__Problem statement__.
Each line of data below is to be returned exactly, leaving out any picture.

__Stored data__.
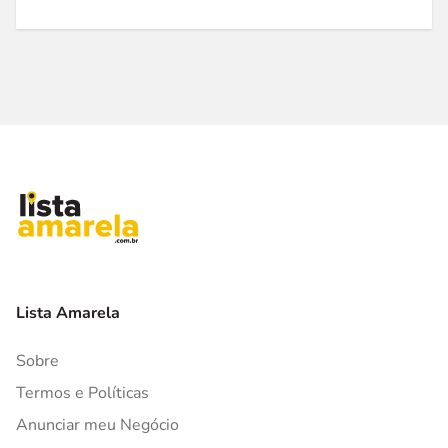
Lista Amarela
Sobre
Termos e Políticas
Anunciar meu Negócio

__Exercise solution__.
Lista Amarela
Sobre
Termos e Políticas
Anunciar meu Negócio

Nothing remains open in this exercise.